Add new variant of VoteAuthorize
pub const BLS_PUBLIC_KEY_COMPRESSED_SIZE: usize = 48;
pub const BLS_SIGNATURE_COMPRESSED_SIZE: usize = 96;
pub struct VoterWithBLSArgs {
bls_pubkey: [u8; BLS_PUBLIC_KEY_COMPRESSED_SIZE],
bls_proof_of_possession: [u8; BLS_SIGNATURE_COMPRESSED_SIZE],
}
pub enum VoteAuthorize {
Voter,
Withdrawer,
VoterWithBLS(VoterWithBLSArgs),
}
Upon receiving the transaction, if the parameter is of the new variant, the vote program will perform a BLS verification on submitted BLS public key and associated proof of possession. The transaction will fail if the verification failed. Otherwise the vote authority change will be recorded in vote account.
Voters can set or update their BLS public key without changing their authorized voter by calling VoteAuthorize with VoterWithBLS and providing the current authorized voter.
Impact
Before feature gate in this SIMD is activated
There is no change, users cannot update their BLS public key in vote account.
After the feature gate in this SIMD is activated but before Alpenglow launch
Users can update their BLS public key in the vote account.
After Alpenglow launch
Per SIMD 357, only vote accounts with updated BLS public key can participate in the voting process.

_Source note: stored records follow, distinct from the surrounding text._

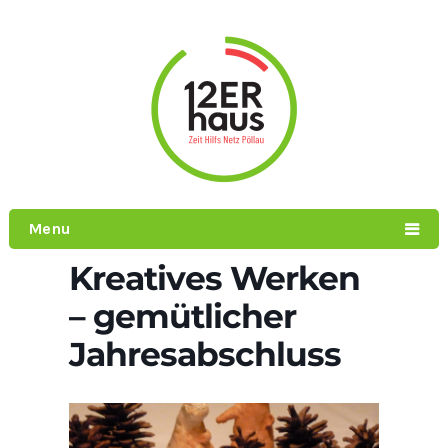
Menu
Kreatives Werken
– gemütlicher
Jahresabschluss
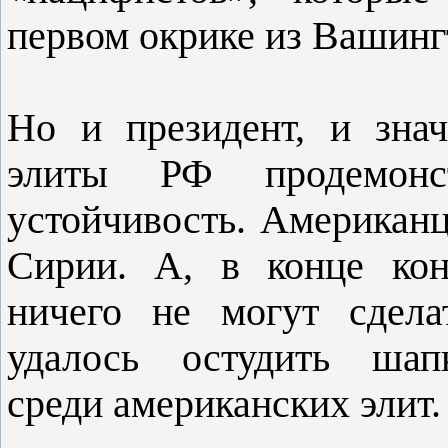
первом окрике из Вашинг
Но и президент, и знач
элиты РФ продемонст
устойчивость. Американц
Сирии. А, в конце кон
ничего не могут сдела
удалось остудить шапк
среди американских элит.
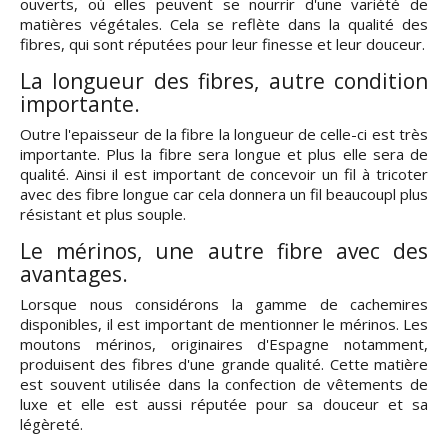
ouverts, où elles peuvent se nourrir d'une variété de
matières végétales. Cela se reflète dans la qualité des
fibres, qui sont réputées pour leur finesse et leur douceur.
La longueur des fibres, autre condition
importante.
Outre l'epaisseur de la fibre la longueur de celle-ci est très
importante. Plus la fibre sera longue et plus elle sera de
qualité. Ainsi il est important de concevoir un fil à tricoter
avec des fibre longue car cela donnera un fil beaucoupl plus
résistant et plus souple.
Le mérinos, une autre fibre avec des
avantages.
Lorsque nous considérons la gamme de cachemires
disponibles, il est important de mentionner le mérinos. Les
moutons mérinos, originaires d'Espagne notamment,
produisent des fibres d'une grande qualité. Cette matière
est souvent utilisée dans la confection de vêtements de
luxe et elle est aussi réputée pour sa douceur et sa
légèreté.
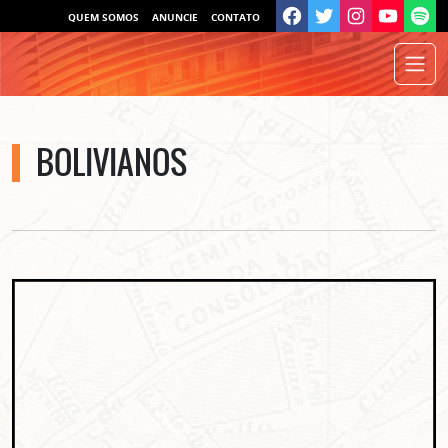
QUEM SOMOS
ANUNCIE
CONTATO
BOLIVIANOS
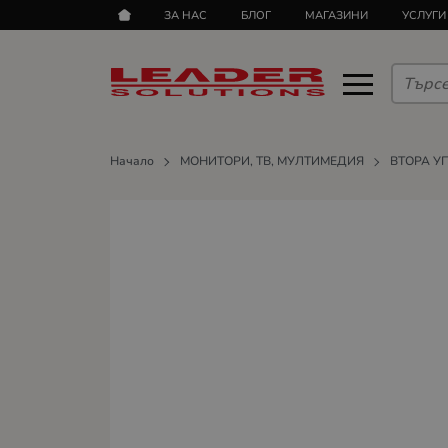
ЗА НАС
БЛОГ
МАГАЗИНИ
УСЛУГИ
Начало
МОНИТОРИ, ТВ, МУЛТИМЕДИЯ
ВТОРА У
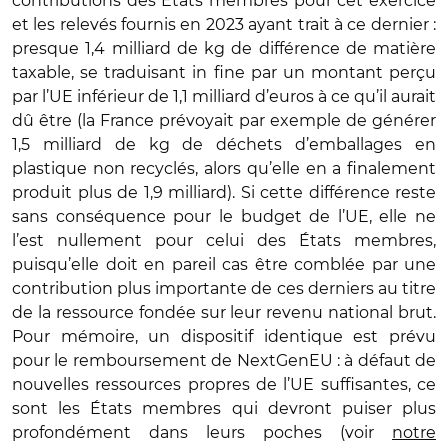
contributions des États membres pour cet exercice
et les relevés fournis en 2023 ayant trait à ce dernier :
presque 1,4 milliard de kg de différence de matière
taxable, se traduisant in fine par un montant perçu
par l’UE inférieur de 1,1 milliard d’euros à ce qu’il aurait
dû être (la France prévoyait par exemple de générer
1,5 milliard de kg de déchets d’emballages en
plastique non recyclés, alors qu’elle en a finalement
produit plus de 1,9 milliard). Si cette différence reste
sans conséquence pour le budget de l’UE, elle ne
l’est nullement pour celui des États membres,
puisqu’elle doit en pareil cas être comblée par une
contribution plus importante de ces derniers au titre
de la ressource fondée sur leur revenu national brut.
Pour mémoire, un dispositif identique est prévu
pour le remboursement de NextGenEU : à défaut de
nouvelles ressources propres de l’UE suffisantes, ce
sont les États membres qui devront puiser plus
profondément dans leurs poches (voir
notre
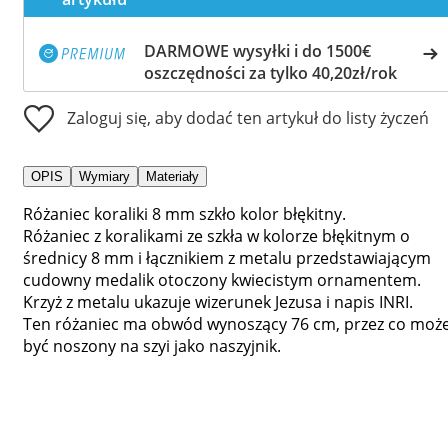
DARMOWE wysyłki i do 1500€
oszczędności za tylko 40,20zł/rok
Zaloguj się, aby dodać ten artykuł do listy życzeń
OPIS
Wymiary
Materiały
Różaniec koraliki 8 mm szkło kolor błękitny.
Różaniec z koralikami ze szkła w kolorze błękitnym o
średnicy 8 mm i łącznikiem z metalu przedstawiającym
cudowny medalik otoczony kwiecistym ornamentem.
Krzyż z metalu ukazuje wizerunek Jezusa i napis INRI.
Ten różaniec ma obwód wynoszący 76 cm, przez co moż
być noszony na szyi jako naszyjnik.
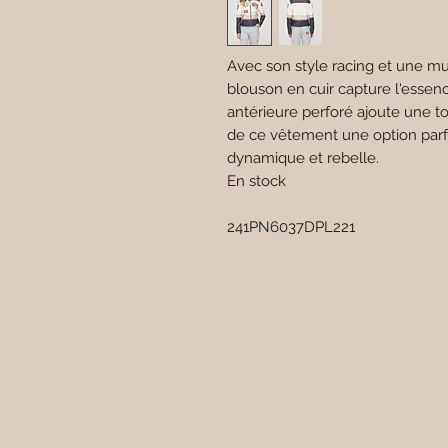
Avec son style racing et une mu
blouson en cuir capture l'essenc
antérieure perforé ajoute une tou
de ce vêtement une option parf
dynamique et rebelle.
En stock
241PN6037DPL221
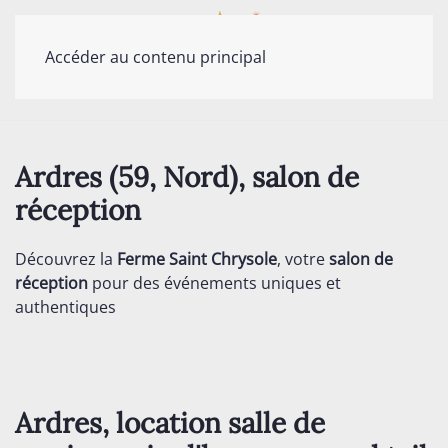
Accéder au contenu principal
Ardres (59, Nord), salon de
réception
Découvrez la
Ferme Saint Chrysole
, votre
salon de
réception
pour des événements uniques et
authentiques
Ardres, location salle de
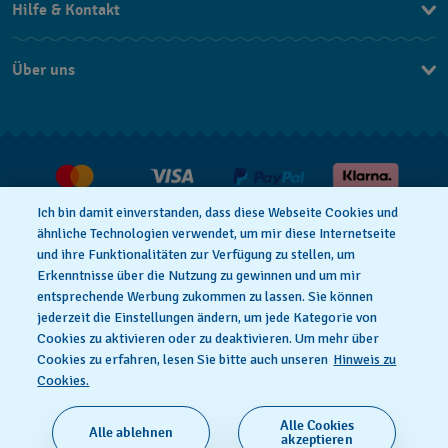
Hilfe & Kontakt
Kontakt
Über uns
FAQ
Press
Lieferung
Jobs
Rückgaberecht
Verkaufs- & Lieferbedingungen
Ich bin damit einverstanden, dass diese Webseite Cookies und
Vertrag widerrufen
ähnliche Technologien verwendet, um mir diese Internetseite
und ihre Funktionalitäten zur Verfügung zu stellen, um
Erkenntnisse über die Nutzung zu gewinnen und um mir
entsprechende Werbung zukommen zu lassen. Sie können
Datenschutzbedingungen
Hinweis Zu Cookies
jederzeit die Einstellungen ändern, um jede Kategorie von
Cookies zu aktivieren oder zu deaktivieren. Um mehr über
Cookies zu erfahren, lesen Sie bitte auch unseren
Hinweis zu
Nutzungsbedingungen
Impressum
Cookies.
Alle Cookies
Alle ablehnen
SWISS MADE
akzeptieren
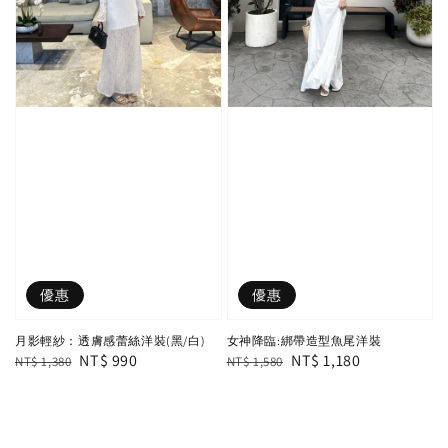
優惠
優惠
月影輕紗：透膚感蕾絲洋裝(黑/白)
女神降臨:綁帶造型魚尾洋裝
Regular
Sale
NT$ 990
Regular
Sale
NT$ 1,180
NT$ 1,380
NT$ 1,580
price
price
price
price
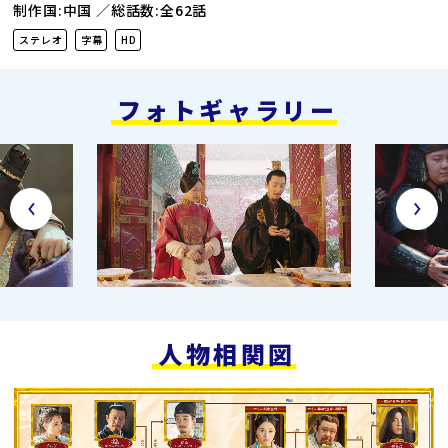
制作国:中国
総話数:全62話
ステレオ
字幕
HD
フォトギャラリー
人物相関図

When starting a validator, the operators are supposed to provide all ed25519 keypairs like before. The BLS keypair will automatically be derived from the vote authority keypair (if that’s missing, then the identity keypair is used like now). The operations needed to switch the keypair and the operations needed to switch to a standby node are the same as today.
Security Considerations
The safety of BLS votes in Alpenglow is still guarded by the ed25519 vote authority keypair, so users are supposed to safe guard it like before.
We need to have the proof of possession in the instruction inputs so we can guard against BLS rogue-key attack. If anyone is allowed to randomly choose a public key, then an attacker can select a particular public key which interacts with other participants' keys so a forged aggregate signature verifies even though not all honest parties actually signed.

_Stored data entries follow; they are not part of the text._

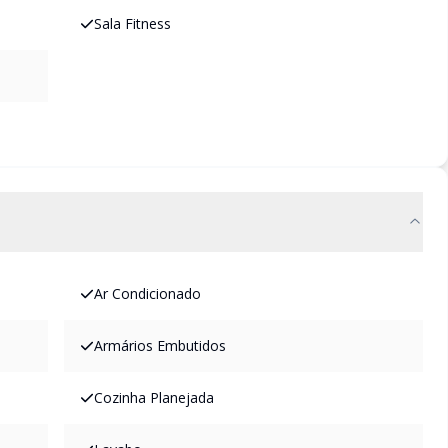
Sala Fitness
Ar Condicionado
Armários Embutidos
Cozinha Planejada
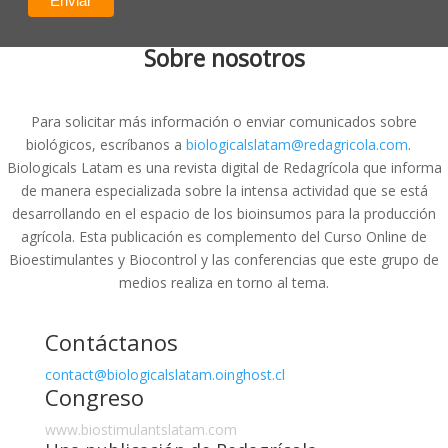
Sobre nosotros
Para solicitar más información o enviar comunicados sobre
biológicos, escríbanos a
biologicalslatam@redagricola.com
.
Biologicals Latam es una revista digital de Redagrícola que informa
de manera especializada sobre la intensa actividad que se está
desarrollando en el espacio de los bioinsumos para la producción
agrícola. Esta publicación es complemento del Curso Online de
Bioestimulantes y Biocontrol y las conferencias que este grupo de
medios realiza en torno al tema.
Contáctanos
contact@biologicalslatam.oinghost.cl
Congreso
www.biostimulantslatam.com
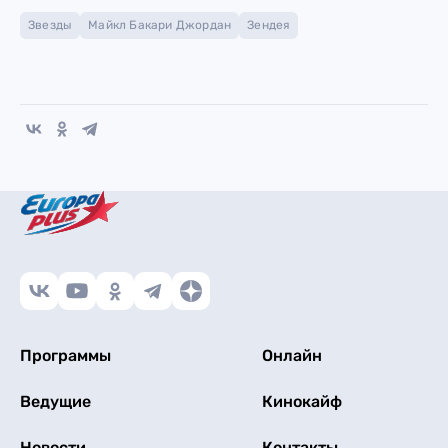
Звезды
Майкл Бакари Джордан
Зендея
Программы
Онлайн
Ведущие
Кинокайф
Новости
Контакты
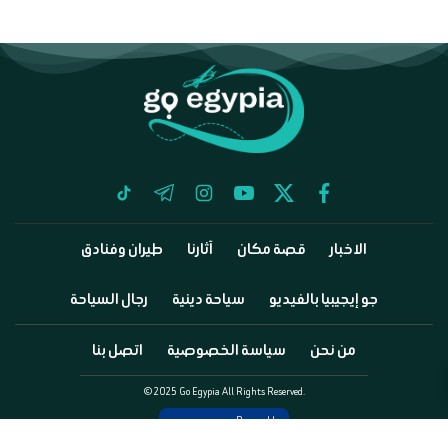
tiktok
telegram
instagram
youtube
twitter
facebook
الاخبار
قصة مكان
آثارنا
طيران وفنادق
جو إيجيبيا بالفيديو
سياحة دينية
رجال السياحة
من نحن
سياسة الخصوصية
اتصل بنا
©2025 Go Egypia All Rights Reserved.
Powered by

We need to put vote_account_pubkey in Proof of Possession calculation because a replay attack exists:
- User A wants to update vote authority, calculates PoP signature
- The attacker sees this PoP signature in the transaction and sends in another transaction grabbing the BLS public key before user A
- Now user A cannot use the BLS public key generated for his own vote account
We also add a label so in the future we can update the version.
Alternatives Considered
Moving BLS verification to a syscall and/or a different program
We can put BLS verification into a separate program or into a syscall, this is conceptually cleaner.
We choose not to do this now because currently vote program needs to handle a lot of vote transactions so it's a native program. We may explore this option later if the vote program is migrated to an on-chain BPF program after Alpenglow launches.